KEY ENERGY SERVICES, INC.
2009 EQUITY AND CASH INCENTIVE PLAN
RESTRICTED STOCK AWARD AGREEMENT

THIS RESTRICTED STOCK AWARD AGREEMENT (this “ Agreement ”), dated as of                      ,                      (the “ Date of Grant ”), is made by and between Key Energy Services, Inc., a Maryland corporation (the “ Company ”), and                      (the “ Participant ”).

R E C I T A L S:

WHEREAS , the Company has adopted the Key Energy Services, Inc. 2009 Equity and Cash Incentive Plan (the “ Plan ”) pursuant to which awards of Restricted Stock of the Company may be granted; and

WHEREAS , the Committee has determined that it is in the best interests of the Company and its stockholders to grant the award of restricted shares of Common Stock provided for herein (the “ Restricted Stock Award ”) to the Participant in recognition of the Participant’s services to the Company, such grant to be subject to the terms set forth herein.

NOW, THEREFORE , in consideration for the services rendered by the Participant to the Company and the mutual covenants hereinafter set forth, the parties hereto agree as follows:

1.  Grant of Restricted Stock Award . Pursuant to Section 7.1 of the Plan, the Company hereby issues to the Participant on the Date of Grant the Restricted Stock Award consisting of, in the aggregate,                      shares of Restricted Stock of the Company (hereinafter called the “ Restricted Shares ”) having the rights and subject to the restrictions set out in this Agreement and the Plan. The Restricted Shares shall vest in accordance with Section 4 hereof.

2.  Incorporation by Reference . The provisions of the Plan including, without limitation, Section 14.5 thereof, are hereby incorporated herein by reference.
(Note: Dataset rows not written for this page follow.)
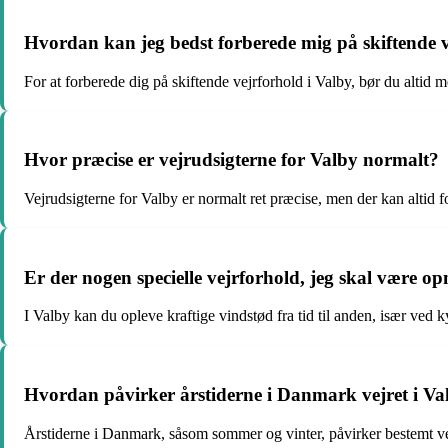
Hvordan kan jeg bedst forberede mig på skiftende v
For at forberede dig på skiftende vejrforhold i Valby, bør du altid m
Hvor præcise er vejrudsigterne for Valby normalt?
Vejrudsigterne for Valby er normalt ret præcise, men der kan altid
Er der nogen specielle vejrforhold, jeg skal være 
I Valby kan du opleve kraftige vindstød fra tid til anden, især ved 
Hvordan påvirker årstiderne i Danmark vejret i Va
Årstiderne i Danmark, såsom sommer og vinter, påvirker bestemt v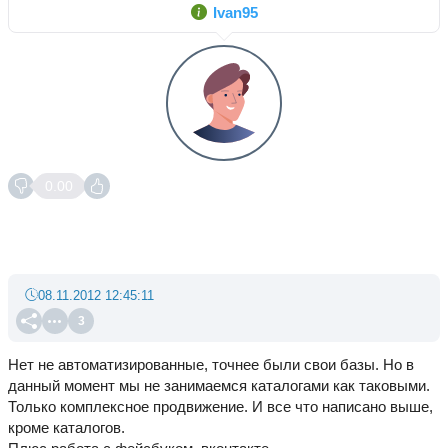
Ivan95
0.00
08.11.2012 12:45:11
3
Нет не автоматизированные, точнее были свои базы. Но в
данный момент мы не занимаемся каталогами как таковыми.
Только комплексное продвижение. И все что написано выше,
кроме каталогов.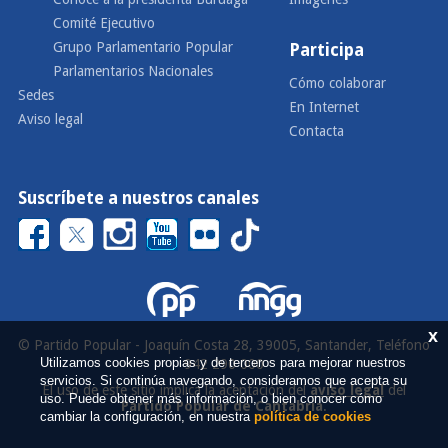
Comité Ejecutivo
Grupo Parlamentario Popular
Participa
Parlamentarios Nacionales
Cómo colaborar
Sedes
En Internet
Aviso legal
Contacta
Suscríbete a nuestros canales
x
© Partido Popular - Joaquín Costa 28, 39005, Santander, Teléfono
Utilizamos cookies propias y de terceros para mejorar nuestros
942 290 000
servicios. Si continúa navegando, consideramos que acepta su
El uso de este sitio implica la aceptación del
aviso legal
del
uso. Puede obtener más información, o bien conocer cómo
Partido Popular de Cantabria
.
cambiar la configuración, en nuestra
política de cookies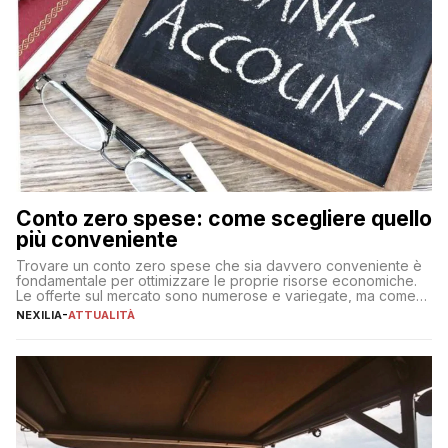
Conto zero spese: come scegliere quello
più conveniente
Trovare un conto zero spese che sia davvero conveniente è
fondamentale per ottimizzare le proprie risorse economiche.
Le offerte sul mercato sono numerose e variegate, ma come
individuare quella più adatta alle proprie esigenze senza
NEXILIA
-
ATTUALITÀ
incorrere in costi nascosti? Optare per un conto zero spese
significa eliminare le spese di gestione che spesso incidono
sul […]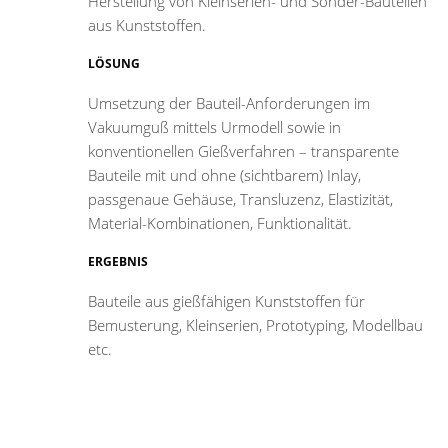
Herstellung von Kleinserien- und Sonder-Bauteilen
aus Kunststoffen.
LÖSUNG
Umsetzung der Bauteil-Anforderungen im
Vakuumguß mittels Urmodell sowie in
konventionellen Gießverfahren – transparente
Bauteile mit und ohne (sichtbarem) Inlay,
passgenaue Gehäuse, Transluzenz, Elastizität,
Material-Kombinationen, Funktionalität.
ERGEBNIS
Bauteile aus gießfähigen Kunststoffen für
Bemusterung, Kleinserien, Prototyping, Modellbau
etc.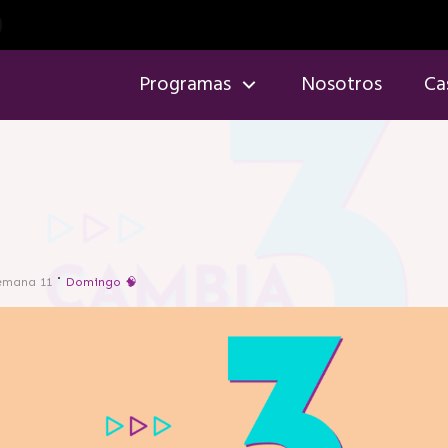
Programas
Nosotros
Ca
emana 11
Domingo 🧠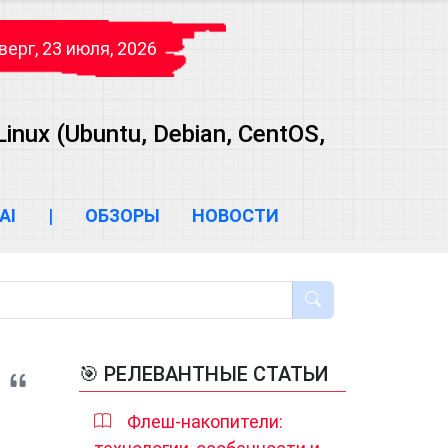
верг, 23 июля, 2026
ux (Ubuntu, Debian, CentOS,
AI
|
ОБЗОРЫ
НОВОСТИ
🎯 РЕЛЕВАНТНЫЕ СТАТЬИ
Флеш-накопители: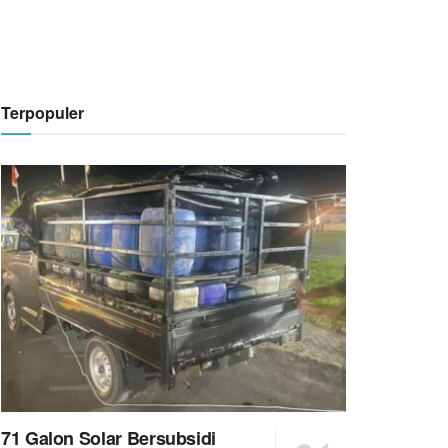
Terpopuler
71 Galon Solar Bersubsidi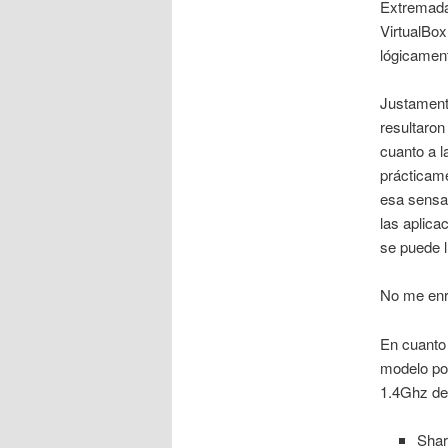
Extremadam
VirtualBo
lógicament
Justament
resultaron
cuanto a l
prácticam
esa sensac
las aplica
se puede l
No me enro
En cuanto
modelo po
1.4Ghz de
Shar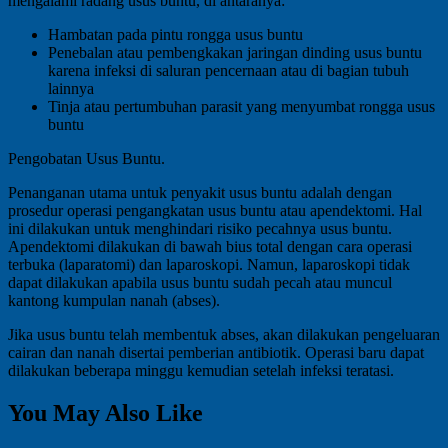
mengalami radang usus buntu, di antaranya:
Hambatan pada pintu rongga usus buntu
Penebalan atau pembengkakan jaringan dinding usus buntu
karena infeksi di saluran pencernaan atau di bagian tubuh
lainnya
Tinja atau pertumbuhan parasit yang menyumbat rongga usus
buntu
Pengobatan Usus Buntu.
Penanganan utama untuk penyakit usus buntu adalah dengan
prosedur operasi pengangkatan usus buntu atau apendektomi. Hal
ini dilakukan untuk menghindari risiko pecahnya usus buntu.
Apendektomi dilakukan di bawah bius total dengan cara operasi
terbuka (laparatomi) dan laparoskopi. Namun, laparoskopi tidak
dapat dilakukan apabila usus buntu sudah pecah atau muncul
kantong kumpulan nanah (abses).
Jika usus buntu telah membentuk abses, akan dilakukan pengeluaran
cairan dan nanah disertai pemberian antibiotik. Operasi baru dapat
dilakukan beberapa minggu kemudian setelah infeksi teratasi.
You May Also Like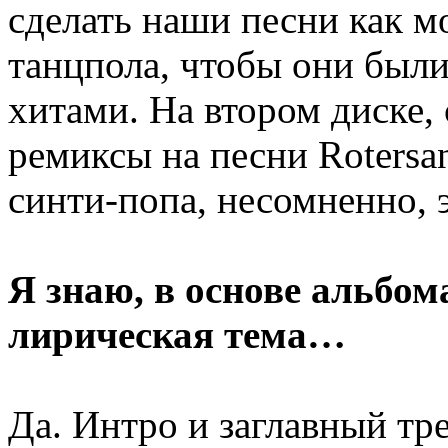
сделать наши песни как 
танцпола, чтобы они был
хитами. На втором диске,
ремиксы на песни Rotersa
синти-попа, несомненно, э
Я знаю, в основе альбом
лирическая тема…
Да. Интро и заглавный тр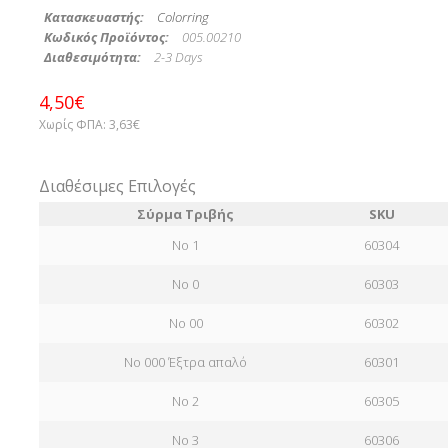
Κατασκευαστής:
Colorring
Κωδικός Προϊόντος:
005.00210
Διαθεσιμότητα:
2-3 Days
4,50€
Χωρίς ΦΠΑ:
3,63€
Διαθέσιμες Επιλογές
Σύρμα Τριβής
SKU
No 1
60304
No 0
60303
No 00
60302
No 000 Έξτρα απαλό
60301
No 2
60305
No 3
60306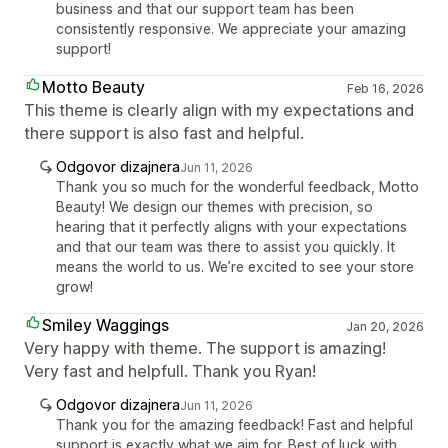
business and that our support team has been
consistently responsive. We appreciate your amazing
support!
Motto Beauty
Feb 16, 2026
This theme is clearly align with my expectations and
there support is also fast and helpful.
Odgovor dizajnera
Jun 11, 2026
Thank you so much for the wonderful feedback, Motto
Beauty! We design our themes with precision, so
hearing that it perfectly aligns with your expectations
and that our team was there to assist you quickly. It
means the world to us. We’re excited to see your store
grow!
Smiley Waggings
Jan 20, 2026
Very happy with theme. The support is amazing!
Very fast and helpfull. Thank you Ryan!
Odgovor dizajnera
Jun 11, 2026
Thank you for the amazing feedback! Fast and helpful
support is exactly what we aim for. Best of luck with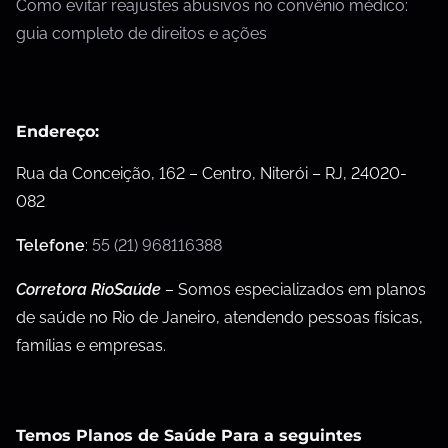
Como evitar reajustes abusivos no convênio médico:
guia completo de direitos e ações
Endereço:
Rua da Conceição, 162 – Centro, Niterói – RJ, 24020-
082
Telefone
:
55 (21) 968116388
Corretora RioSaúde
– Somos especializados em planos
de saúde no Rio de Janeiro, atendendo pessoas físicas,
famílias e empresas.
Temos Planos de Saúde Para a seguintes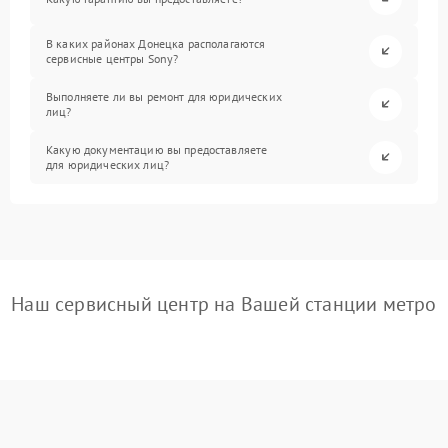
В каких районах Донецка располагаются
сервисные центры Sony?
Выполняете ли вы ремонт для юридических
лиц?
Какую документацию вы предоставляете
для юридических лиц?
Наш сервисный центр на Вашей станции метро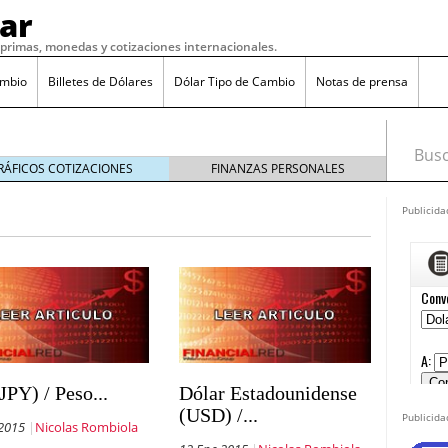
ar
s primas, monedas y cotizaciones internacionales.
ambio
Billetes de Dólares
Dólar Tipo de Cambio
Notas de prensa
Busca
RÁFICOS COTIZACIONES
FINANZAS PERSONALES
Publicida
o 7, 2016
 17, 2016
 mexicano en marzo 2025
febrero 28, 2025
es al cobre: posibles repercusiones para México
cia ante amenazas arancelarias de Trump
febrero
so mexicano en 2025: ¿qué esperar?
febrero 16, 2025
JPY) / Peso...
Dólar Estadounidense
 al dólar: ¿qué está pasando en 2025?
febrero 7,
(USD) /...
Publicida
 2015
Nicolas Rombiola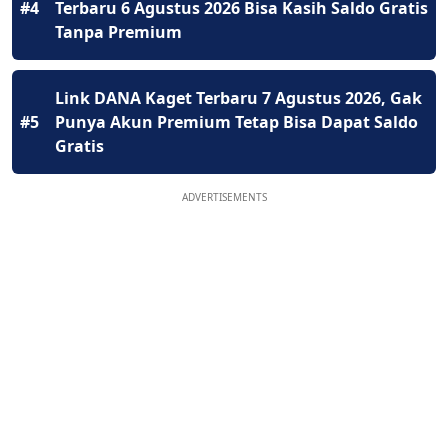
#4
Terbaru 6 Agustus 2026 Bisa Kasih Saldo Gratis
Tanpa Premium
Link DANA Kaget Terbaru 7 Agustus 2026, Gak
#5
Punya Akun Premium Tetap Bisa Dapat Saldo
Gratis
ADVERTISEMENTS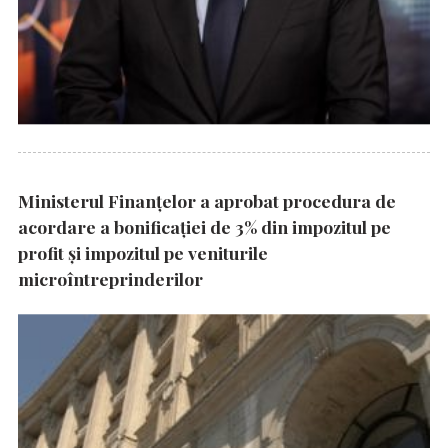
Ministerul Finanțelor a aprobat procedura de
acordare a bonificației de 3% din impozitul pe
profit și impozitul pe veniturile
microîntreprinderilor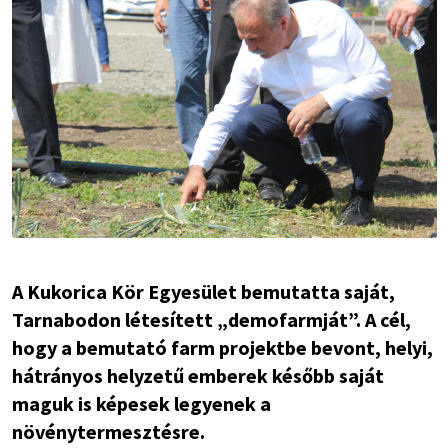
A Kukorica Kör Egyesület bemutatta saját,
Tarnabodon létesített „demofarmját”. A cél,
hogy a bemutató farm projektbe bevont, helyi,
hátrányos helyzetű emberek később saját
maguk is képesek legyenek a
növénytermesztésre.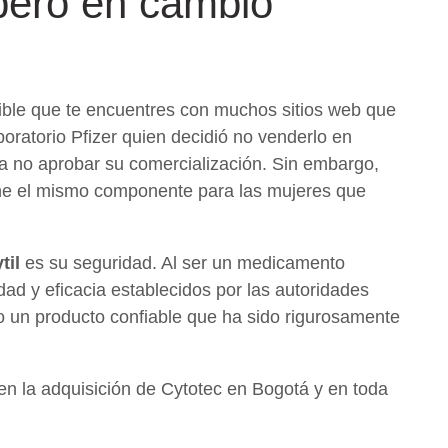
pero en cambio
ible que te encuentres con muchos sitios web que
boratorio Pfizer quien decidió no venderlo en
d a no aprobar su comercialización. Sin embargo,
iene el mismo componente para las mujeres que
til
es su seguridad. Al ser un medicamento
ad y eficacia establecidos por las autoridades
do un producto confiable que ha sido rigurosamente
 en la adquisición de Cytotec en Bogotá y en toda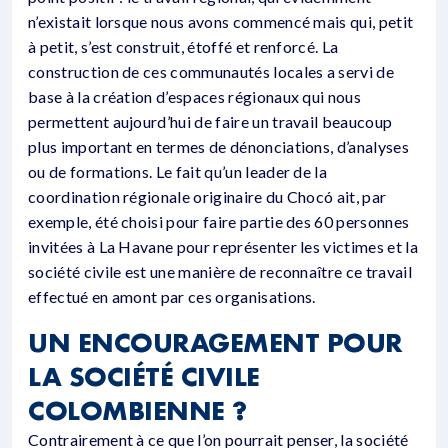
n’existait lorsque nous avons commencé mais qui, petit
à petit, s’est construit, étoffé et renforcé. La
construction de ces communautés locales a servi de
base à la création d’espaces régionaux qui nous
permettent aujourd’hui de faire un travail beaucoup
plus important en termes de dénonciations, d’analyses
ou de formations. Le fait qu’un leader de la
coordination régionale originaire du Chocó ait, par
exemple, été choisi pour faire partie des 60 personnes
invitées à La Havane pour représenter les victimes et la
société civile est une manière de reconnaître ce travail
effectué en amont par ces organisations.
UN ENCOURAGEMENT POUR
LA SOCIÉTÉ CIVILE
COLOMBIENNE ?
Contrairement à ce que l’on pourrait penser, la société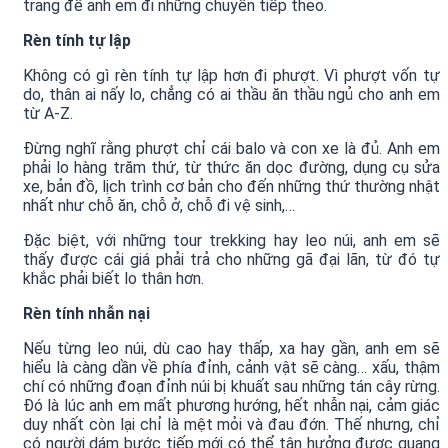
trang để anh em đi những chuyến tiếp theo.
Rèn tính tự lập
Không có gì rèn tính tự lập hơn đi phượt. Vì phượt vốn tự
do, thân ai nấy lo, chẳng có ai thầu ăn thầu ngủ cho anh em
từ A-Z.
Đừng nghĩ rằng phượt chỉ cái balo và con xe là đủ. Anh em
phải lo hàng trăm thứ, từ thức ăn dọc đường, dụng cụ sửa
xe, bản đồ, lịch trình cơ bản cho đến những thứ thường nhật
nhất như chỗ ăn, chỗ ở, chỗ đi vệ sinh,…
Đặc biệt, với những tour trekking hay leo núi, anh em sẽ
thấy được cái giá phải trả cho những gã đại lãn, từ đó tự
khắc phải biết lo thân hơn.
Rèn tính nhẫn nại
Nếu từng leo núi, dù cao hay thấp, xa hay gần, anh em sẽ
hiểu là càng dần về phía đỉnh, cảnh vật sẽ càng… xấu, thậm
chí có những đoạn đỉnh núi bị khuất sau những tán cây rừng.
Đó là lúc anh em mất phương hướng, hết nhẫn nại, cảm giác
duy nhất còn lại chỉ là mệt mỏi và đau đớn. Thế nhưng, chỉ
có người dám bước tiếp mới có thể tận hưởng được quang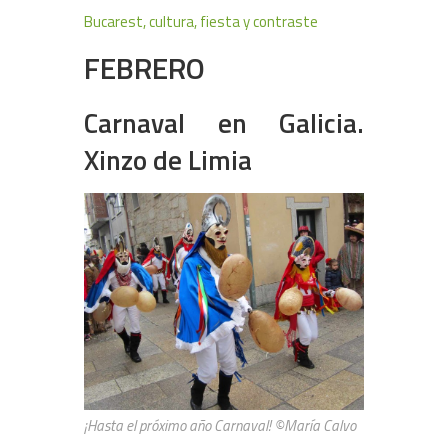
Bucarest, cultura, fiesta y contraste
FEBRERO
Carnaval en Galicia.
Xinzo de
Limia
¡Hasta el próximo año Carnaval! ©María Calvo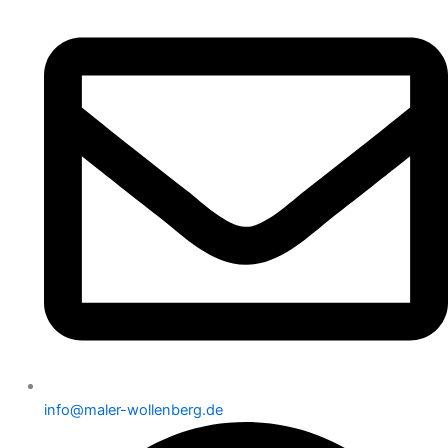
info@maler-wollenberg.de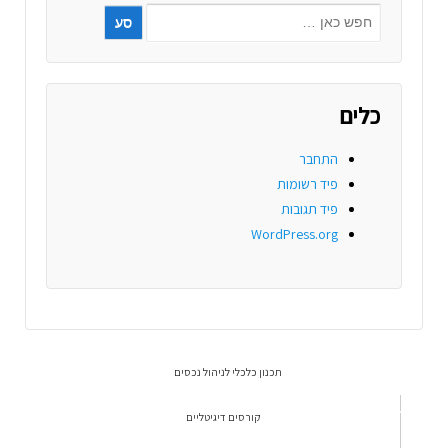
כלים
התחבר
פיד רשומות
פיד תגובות
WordPress.org
תכנון כלכלי לניהול נכסים
קורסים דיגיטליים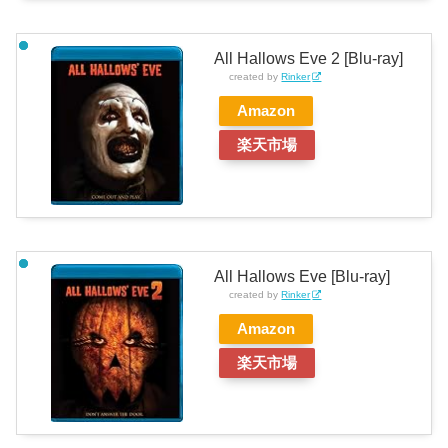
All Hallows Eve 2 [Blu-ray]
created by
Rinker
Amazon
楽天市場
All Hallows Eve [Blu-ray]
created by
Rinker
Amazon
楽天市場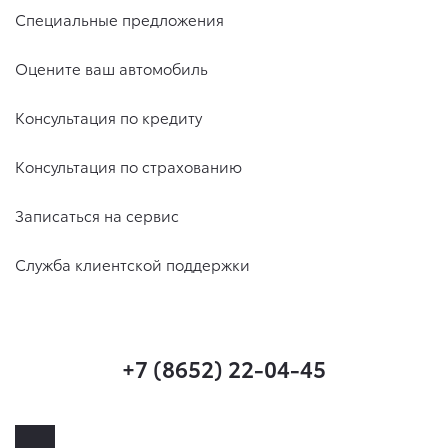
Специальные предложения
Оцените ваш автомобиль
Консультация по кредиту
Консультация по страхованию
Записаться на сервис
Служба клиентской поддержки
+7 (8652) 22-04-45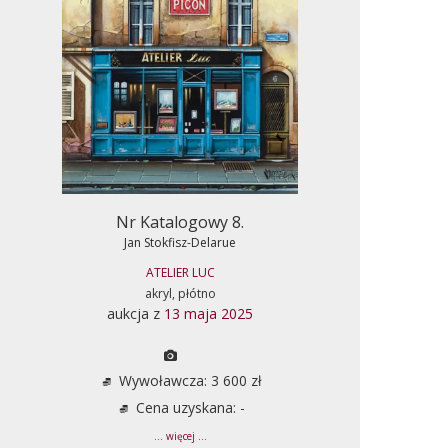
Nr Katalogowy 8.
Jan Stokfisz-Delarue
ATELIER LUC
akryl, płótno
aukcja z
13 maja 2025
Wywoławcza: 3 600 zł
Cena uzyskana: -
... więcej ...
Except as otherwise expressly set forth herein, this Agreement shall be construed in accordance with the provisions of the Plan and any capitalized terms not otherwise defined in this Agreement shall have the definitions set forth in the Plan. The Committee shall have the authority to interpret and construe the Plan and this Agreement and to make any and all determinations thereunder, and its decision shall be binding and conclusive upon the Participant and his or her legal representative in respect of any questions arising under the Plan or this Agreement.

3.  Restrictions . Except as provided in the Plan or this Agreement, the restrictions on the Restricted Shares are that they will be forfeited by the Participant and all of the Participant’s rights to such shares shall immediately terminate without any payment or consideration by the Company, in the event of any sale, assignment, transfer, hypothecation, pledge or other alienation of such Restricted Shares made or attempted during the Restricted Period (as defined below), whether voluntary or involuntary, and if involuntary whether by process of law in any civil or criminal suit, action or proceeding, whether in the nature of an insolvency or bankruptcy proceeding or otherwise, without the written consent of the Board.

 

 


 

4.  Vesting . Except as otherwise provided herein, the restrictions described in Section 3 above will lapse on the date or dates, as the case may be, set forth on Exhibit A to this Agreement (each a “ Vesting Date ,” and, with respect to each Restricted Share, the period beginning on the Date of Grant and ending on the applicable Vesting Date for such share, the “ Restricted Period ”); provided , that , the Participant is still in Continuous Service with the Company on such Vesting Date.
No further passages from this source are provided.